EXTRACTED DATA:

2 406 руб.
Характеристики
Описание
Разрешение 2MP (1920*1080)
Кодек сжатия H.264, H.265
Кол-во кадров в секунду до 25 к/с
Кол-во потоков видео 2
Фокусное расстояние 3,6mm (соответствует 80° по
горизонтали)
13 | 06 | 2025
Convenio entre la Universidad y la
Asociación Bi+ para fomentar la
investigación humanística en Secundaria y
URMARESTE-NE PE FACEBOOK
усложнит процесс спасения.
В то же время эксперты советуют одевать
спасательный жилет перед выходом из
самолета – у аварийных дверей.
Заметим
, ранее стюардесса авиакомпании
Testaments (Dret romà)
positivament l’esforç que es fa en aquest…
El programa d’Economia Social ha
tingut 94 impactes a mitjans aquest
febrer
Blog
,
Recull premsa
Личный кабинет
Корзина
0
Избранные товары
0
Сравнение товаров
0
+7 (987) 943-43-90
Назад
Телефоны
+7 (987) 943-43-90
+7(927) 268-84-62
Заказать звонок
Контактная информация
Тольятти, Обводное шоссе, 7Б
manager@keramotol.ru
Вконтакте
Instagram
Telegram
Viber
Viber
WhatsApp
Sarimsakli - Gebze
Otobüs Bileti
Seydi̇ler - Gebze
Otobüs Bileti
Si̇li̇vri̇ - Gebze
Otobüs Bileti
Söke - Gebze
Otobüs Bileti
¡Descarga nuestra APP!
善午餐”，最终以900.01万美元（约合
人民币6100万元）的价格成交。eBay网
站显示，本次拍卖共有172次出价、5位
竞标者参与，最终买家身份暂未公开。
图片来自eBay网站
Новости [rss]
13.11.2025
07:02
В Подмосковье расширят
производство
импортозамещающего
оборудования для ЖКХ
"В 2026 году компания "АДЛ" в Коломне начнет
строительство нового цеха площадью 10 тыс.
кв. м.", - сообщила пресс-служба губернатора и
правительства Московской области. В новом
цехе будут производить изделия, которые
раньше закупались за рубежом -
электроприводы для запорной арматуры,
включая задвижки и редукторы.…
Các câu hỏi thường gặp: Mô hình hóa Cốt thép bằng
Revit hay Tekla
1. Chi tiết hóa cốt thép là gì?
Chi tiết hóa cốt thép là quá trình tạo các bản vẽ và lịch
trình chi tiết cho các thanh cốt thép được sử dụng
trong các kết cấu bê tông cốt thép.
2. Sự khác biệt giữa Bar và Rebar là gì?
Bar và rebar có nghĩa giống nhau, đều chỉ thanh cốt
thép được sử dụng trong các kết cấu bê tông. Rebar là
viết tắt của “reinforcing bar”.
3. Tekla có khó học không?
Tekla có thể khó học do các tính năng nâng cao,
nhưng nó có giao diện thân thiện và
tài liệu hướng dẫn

REQUIREMENT: Taking the entries above, print exactly the lines starting at the line with "спасательный жилет перед выходом из" and ending at the line with "Sarimsakli - Gebze", both included.

RESPONSE BOX:
спасательный жилет перед выходом из
самолета – у аварийных дверей.
Заметим
, ранее стюардесса авиакомпании
Testaments (Dret romà)
positivament l’esforç que es fa en aquest…
El programa d’Economia Social ha
tingut 94 impactes a mitjans aquest
febrer
Blog
,
Recull premsa
Личный кабинет
Корзина
0
Избранные товары
0
Сравнение товаров
0
+7 (987) 943-43-90
Назад
Телефоны
+7 (987) 943-43-90
+7(927) 268-84-62
Заказать звонок
Контактная информация
Тольятти, Обводное шоссе, 7Б
manager@keramotol.ru
Вконтакте
Instagram
Telegram
Viber
Viber
WhatsApp
Sarimsakli - Gebze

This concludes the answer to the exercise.